Remote Desktop Protocol or RDP, is typically used by IT staff to access and manage computers remotely. But ransomware gangs have exploited weak RDP passwords to gain access, then deploy ransomware across entire networks. The solution? Use strong, unique passwords and two-factor authentication if available.

PowerShell is a handy administrative tool for automating and managing systems. Unfortunately, it’s also useful for distributing malware when misused. Several ransomware strains have leveraged PowerShell to move laterally within networks and infect as many endpoints as possible. Restricting PowerShell usage and monitoring for malicious scripts can help reduce the risk.

Finally, Cobalt Strike is a legitimate pen testing tool for simulating cyberattacks, but ransomware gangs have pirated it to orchestrate real network intrusions and ransomware deployments. They take advantage of the tool’s ability to evade detection and pivot across systems. Organizations should monitor for signs of Cobalt Strike activity and unauthorized pen testing tools.

By co-opting common IT software and resources, ransomware gangs can hide their malicious activity in plain sight. But with vigilance and proactive defense measures, organizations can work to deny them these weapons of choice. Staying up-to-date with the latest ransomware tactics and hardening systems and access points accordingly is key. Knowledge and preparation are your best weapons against these cybercriminals.

Defending Against Ransomware’s Latest Tactics

Defending against ransomware requires vigilance and proactive steps to secure your systems. Here are some best practices to help avoid becoming a victim:

Keep your operating system and software up to date with the latest patches. Ransomware often exploits vulnerabilities in outdated code, so updating frequently eliminates easy targets for infection.

Use reputable antivirus software and keep it current.

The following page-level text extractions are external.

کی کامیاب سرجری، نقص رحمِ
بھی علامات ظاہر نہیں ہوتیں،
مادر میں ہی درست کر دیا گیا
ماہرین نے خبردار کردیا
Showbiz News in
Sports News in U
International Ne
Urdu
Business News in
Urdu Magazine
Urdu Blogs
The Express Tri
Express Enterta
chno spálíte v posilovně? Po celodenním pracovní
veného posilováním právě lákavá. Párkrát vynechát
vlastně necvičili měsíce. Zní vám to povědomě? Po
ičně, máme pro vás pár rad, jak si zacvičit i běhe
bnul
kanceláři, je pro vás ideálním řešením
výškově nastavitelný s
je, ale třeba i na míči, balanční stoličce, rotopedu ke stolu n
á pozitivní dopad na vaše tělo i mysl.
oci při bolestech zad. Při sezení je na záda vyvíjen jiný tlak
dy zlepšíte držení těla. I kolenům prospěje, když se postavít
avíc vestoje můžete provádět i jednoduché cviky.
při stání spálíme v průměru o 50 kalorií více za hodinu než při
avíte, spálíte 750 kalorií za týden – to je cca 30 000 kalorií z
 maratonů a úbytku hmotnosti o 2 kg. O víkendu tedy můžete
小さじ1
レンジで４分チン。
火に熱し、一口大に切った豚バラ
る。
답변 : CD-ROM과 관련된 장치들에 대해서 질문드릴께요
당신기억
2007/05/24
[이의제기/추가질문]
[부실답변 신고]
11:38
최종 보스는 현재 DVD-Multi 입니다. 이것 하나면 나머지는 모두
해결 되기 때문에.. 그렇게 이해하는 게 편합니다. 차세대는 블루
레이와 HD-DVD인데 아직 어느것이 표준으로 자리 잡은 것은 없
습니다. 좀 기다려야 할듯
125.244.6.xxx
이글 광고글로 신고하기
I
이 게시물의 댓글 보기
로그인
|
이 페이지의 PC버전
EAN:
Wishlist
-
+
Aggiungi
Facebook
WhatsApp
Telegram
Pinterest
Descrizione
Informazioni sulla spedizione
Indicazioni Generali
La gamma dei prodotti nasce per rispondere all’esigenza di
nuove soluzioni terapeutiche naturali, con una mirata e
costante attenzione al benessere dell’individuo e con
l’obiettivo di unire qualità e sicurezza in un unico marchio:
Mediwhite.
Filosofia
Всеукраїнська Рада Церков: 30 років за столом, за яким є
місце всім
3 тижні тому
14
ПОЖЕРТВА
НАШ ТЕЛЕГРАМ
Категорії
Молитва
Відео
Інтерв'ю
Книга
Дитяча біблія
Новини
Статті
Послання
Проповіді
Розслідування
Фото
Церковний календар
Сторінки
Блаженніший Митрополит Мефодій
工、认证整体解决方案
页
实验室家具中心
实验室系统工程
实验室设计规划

Antivirus solutions use definitions and heuristics to detect ransomware and other malware, but they must be kept up to date to catch the latest threats. Run regular scans to check for infections.

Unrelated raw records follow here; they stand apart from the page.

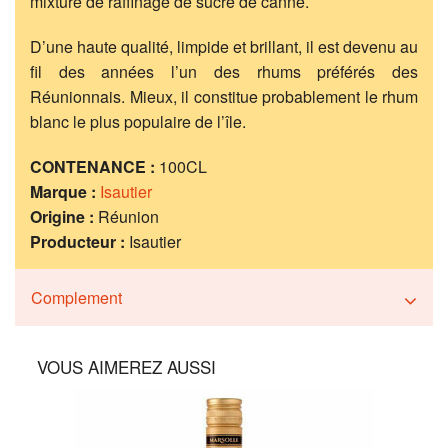
mixture de raffinage de sucre de canne.
D’une haute qualité, limpide et brillant, il est devenu au
fil des années l’un des rhums préférés des
Réunionnais. Mieux, il constitue probablement le rhum
blanc le plus populaire de l’île.
CONTENANCE :
100CL
Marque :
Isautier
Origine :
Réunion
Producteur :
Isautier
Complement
VOUS AIMEREZ AUSSI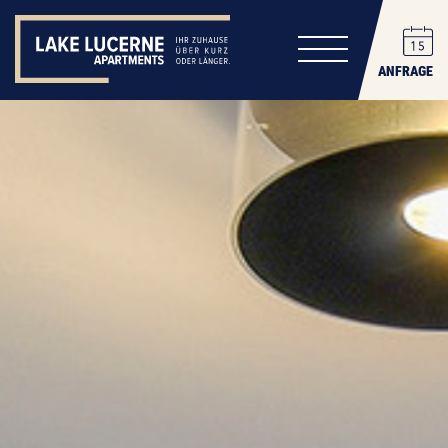
ANFRAGE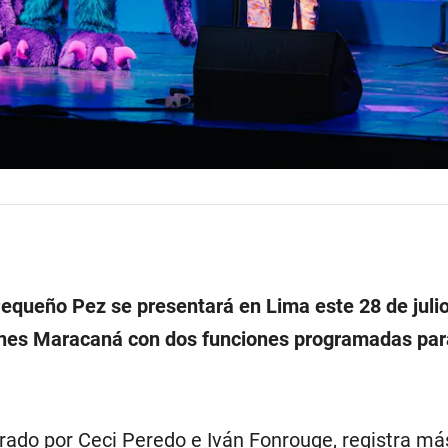
equeño Pez se presentará en Lima este 28 de julio
nes Maracaná con dos funciones programadas para
erado por Ceci Peredo e Iván Fonrouge, registra má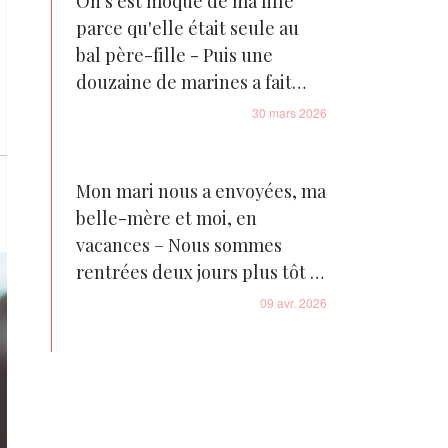
On s'est moqué de ma fille
parce qu'elle était seule au
bal père-fille - Puis une
douzaine de marines a fait
irruption dans le gymnase
30 mars 2026
Mon mari nous a envoyées, ma
belle-mère et moi, en
vacances – Nous sommes
rentrées deux jours plus tôt et
avons été sous le choc
09 avr. 2026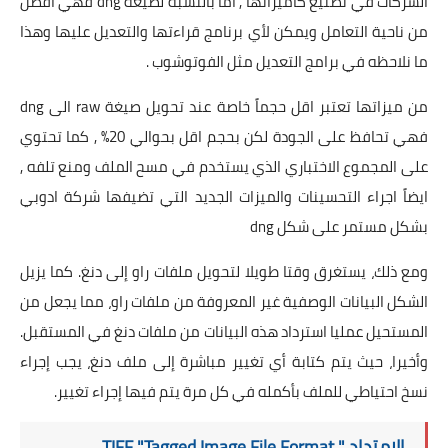
الشركات في تصنيع كاميراتها , اما بالنسبة لصيغة dng فهي افضل
من ناحية التعامل ويمكن لأي برنامج قراءتها والتعديل عليها وهذا
ما نلاحظه في برامج التعديل مثل الفوتوشوب .
من ميزاتها تعتبر اقل حجماً خاصة عند تحويل صيغة raw الى dng
فهي تحافظ على الجودة لكن بحجم اقل بحوالي 20% , كما تحتوي
على المجموع الاختباري الذي يستخدم في مسح الملف ومنع تلفه ,
ايضاً اجراء التحسينات والميزات الجديد التي تضيفها شركة ادوبي
بشكل مستمر على شكل dng
ومع ذلك، يستغرق وقتا طويلا لتحويل ملفات راو إلى دنغ. كما يزيل
الشكل البيانات الوصفية غير المعروفة من ملفات راو، مما يجعل من
المستحيل عمليا استرداد هذه البيانات من ملفات دنغ في المستقبل.
وأخيرا، حيث يتم كتابة أي تغيير مباشرة إلى ملف دنغ، يجب إجراء
نسخ احتياطي للملف بأكمله في كل مرة يتم فيها إجراء تغيير.
الامتداد " TIFF "Tagged Image File Format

Be cautious of phishing emails and malicious links. Never click links or download attachments from unsolicited emails. Phishing is a common method for distributing ransomware.

Back up your important files regularly. Keep copies of data, documents, photos, and other files in a separate location in case your system becomes infected. Backups allow you to restore your files without paying a ransom.

Limit user privileges. Only give employees and users the minimum access needed to do their jobs. Restrict admin accounts to only a few authorized individuals. Less privilege means less opportunity for ransomware to run rampant.

Stay educated on the latest ransomware news and tactics. Cybercriminals are constantly developing new techniques, so learning about emerging threats will help you better defend against them. Share information with your employees and colleagues as well.

By taking a proactive stance, you can help mitigate the risk of ransomware disrupting your day-to-day operations. While no single solution is foolproof, multiple layers of defense will make you a harder target and better able to avoid becoming another victim. Staying vigilant and keeping systems up to date are your best weapons in the fight.


So there you have it, folks. Ransomware actors are upping their game in dangerous ways by weaponizing common tools we use to spy, spread, and launch attacks. They’re using the very software and services designed to make our digital lives more efficient and connected to infiltrate systems and hold data, hostage. No one is immune, and everyone has a role to play to strengthen defenses. Update your software, back up your files, and be extremely wary of unsolicited messages and links. Stay vigilant and spread the word – ransomware is evolving, and we must adapt to outmaneuver their latest schemes. Our digital security depends on it.